Lee says disaster was averted, only because the hackers made a small error in their software. "Instead of actually causing the effects they were looking to achieve, like an explosion where you'd kill people, instead it simply shut down the plant," he said.
Lee also investigated two incidents in Ukraine widely considered the most destructive cyberattacks on civilian infrastructure the world has ever seen.
In 2015, Lee says, Russian hackers from the military intelligence agency, the GRU, broke into three different Ukrainian power companies' networks, and waited quietly before launching their full-scale attack. "They broke in over the summer, got into position and they started learning how to operate those systems," Lee said. "And as a result, they disconnected over 60 substations across Ukraine and caused blackouts for around 225,000 customers in the dead of winter."

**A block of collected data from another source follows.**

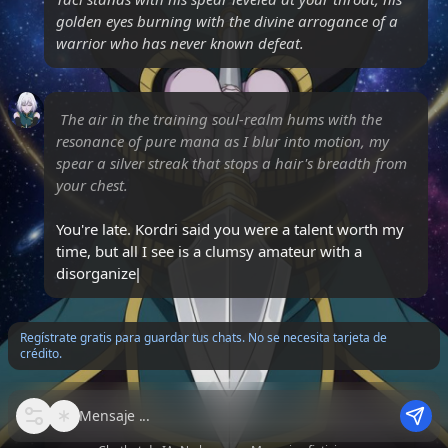
golden eyes burning with the divine arrogance of a
warrior who has never known defeat.
The air in the training soul-realm hums with the
resonance of pure mana as I blur into motion, my
spear a silver streak that stops a hair's breadth from
your chest.
You're late. Kordri said you were a talent worth my
time, but all I see is a clumsy amateur with a
disorganized core. Do you
Regístrate gratis para guardar tus chats. No se necesita tarjeta de
crédito.
Mensaje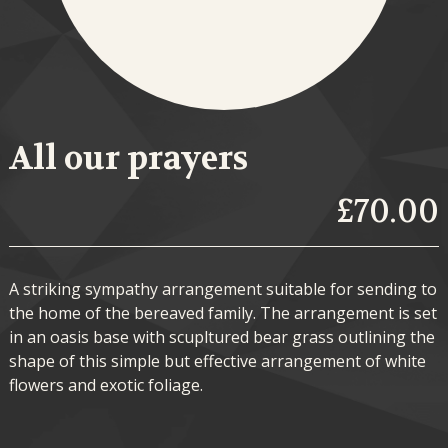
All our prayers
£70.00
A striking sympathy arrangement suitable for sending to
the home of the bereaved family. The arrangement is set
in an oasis base with scupltured bear grass outlining the
shape of this simple but effective arrangement of white
flowers and exotic foliage.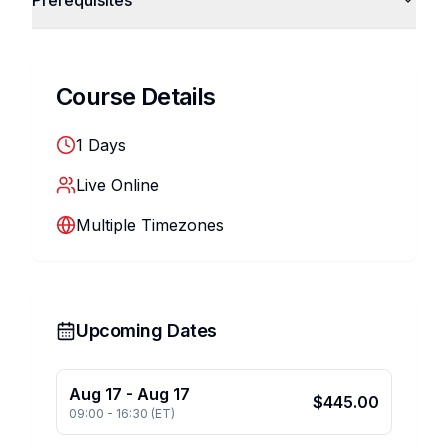
Prerequisites
Course Details
1
Days
Live Online
Multiple Timezones
Upcoming Dates
Aug 17
-
Aug 17
$
445.00
09:00
-
16:30
(
ET
)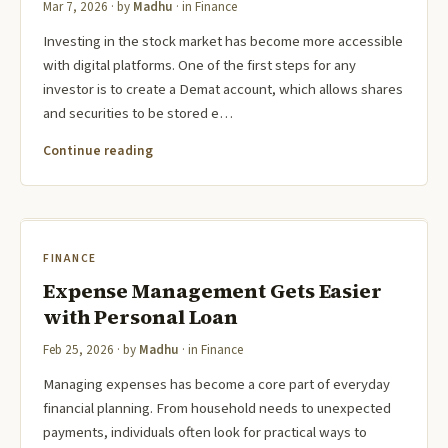
Mar 7, 2026
· by
Madhu
· in
Finance
Investing in the stock market has become more accessible
with digital platforms. One of the first steps for any
investor is to create a Demat account, which allows shares
and securities to be stored e…
Continue reading
FINANCE
Expense Management Gets Easier
with Personal Loan
Feb 25, 2026
· by
Madhu
· in
Finance
Managing expenses has become a core part of everyday
financial planning. From household needs to unexpected
payments, individuals often look for practical ways to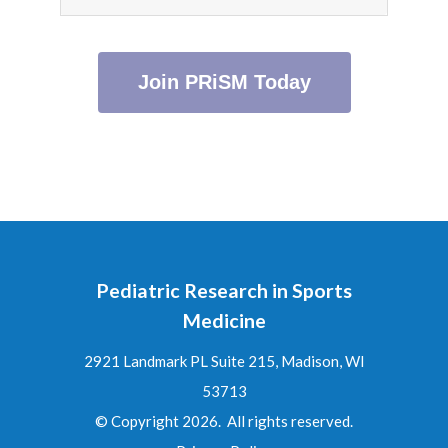
Join PRiSM Today
Pediatric Research in Sports
Medicine
2921 Landmark PL Suite 215, Madison, WI
53713
© Copyright 2026. All rights reserved.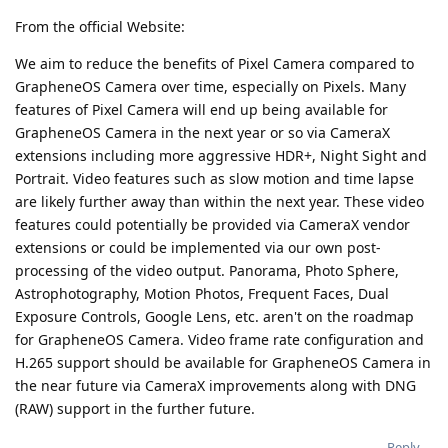
From the official Website:
We aim to reduce the benefits of Pixel Camera compared to
GrapheneOS Camera over time, especially on Pixels. Many
features of Pixel Camera will end up being available for
GrapheneOS Camera in the next year or so via CameraX
extensions including more aggressive HDR+, Night Sight and
Portrait. Video features such as slow motion and time lapse
are likely further away than within the next year. These video
features could potentially be provided via CameraX vendor
extensions or could be implemented via our own post-
processing of the video output. Panorama, Photo Sphere,
Astrophotography, Motion Photos, Frequent Faces, Dual
Exposure Controls, Google Lens, etc. aren't on the roadmap
for GrapheneOS Camera. Video frame rate configuration and
H.265 support should be available for GrapheneOS Camera in
the near future via CameraX improvements along with DNG
(RAW) support in the further future.
Reply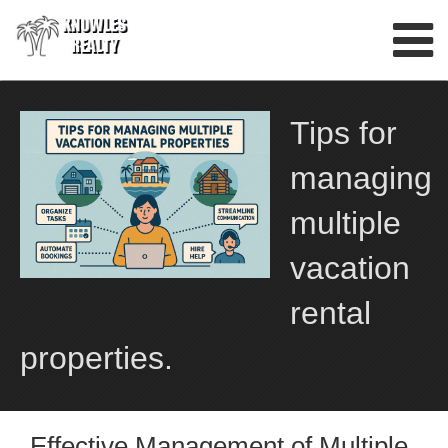
Skip
to
content
Tips for
managing
multiple
vacation
rental
properties.
Effective Management of Multiple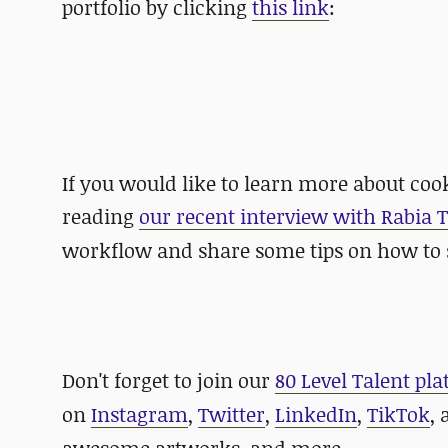
portfolio by clicking
this link
:
If you would like to learn more about co
reading
our recent interview with
Rabia 
workflow and share some tips on how to s
Don't forget to join our
80 Level Talent pl
on
Instagram
,
Twitter
,
LinkedIn
,
TikTok
,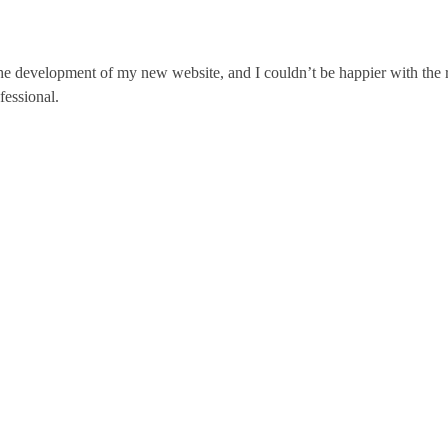
he development of my new website, and I couldn’t be happier with the r
fessional.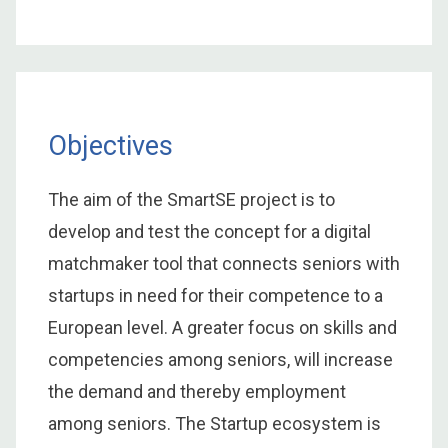
Objectives
The aim of the SmartSE project is to
develop and test the concept for a digital
matchmaker tool that connects seniors with
startups in need for their competence to a
European level. A greater focus on skills and
competencies among seniors, will increase
the demand and thereby employment
among seniors. The Startup ecosystem is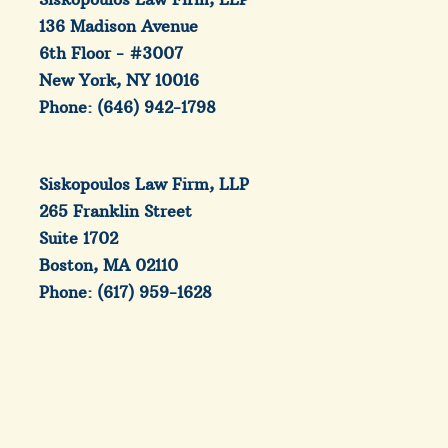
136 Madison Avenue
6th Floor - #3007
New York, NY 10016
Phone: (646) 942-1798
Siskopoulos Law Firm, LLP
265 Franklin Street
Suite 1702
Boston, MA 02110
Phone: (617) 959-1628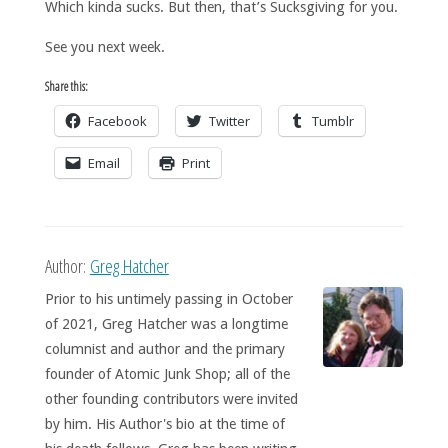
Which kinda sucks. But then, that’s Sucksgiving for you.
See you next week.
Share this:
Facebook
Twitter
Tumblr
Email
Print
Author:
Greg Hatcher
Prior to his untimely passing in October
of 2021, Greg Hatcher was a longtime
columnist and author and the primary
founder of Atomic Junk Shop; all of the
other founding contributors were invited
by him. His Author's bio at the time of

A year later, Lee says, GRU hackers were back with a much more sophisticated attack – an automated piece of malware that could cripple multiple transmission stations with one keystroke.
"It was a shock to everybody because there's been a lot of theory around how you could do this," Lee said. "People in my community on the cybersecurity side have been talking about this for a long time on – it's possible. But to actually see it demonstrated is a giant proof that you can do it. And we also know now they're bold enough to do it."
Lee said the Russians could do the same thing in the United States.
Over the last few years, Lee says his cybersecurity company has tracked the same GRU hacking group — known among researchers as "Sandworm" — installing malware and probing power companies here in the U.S.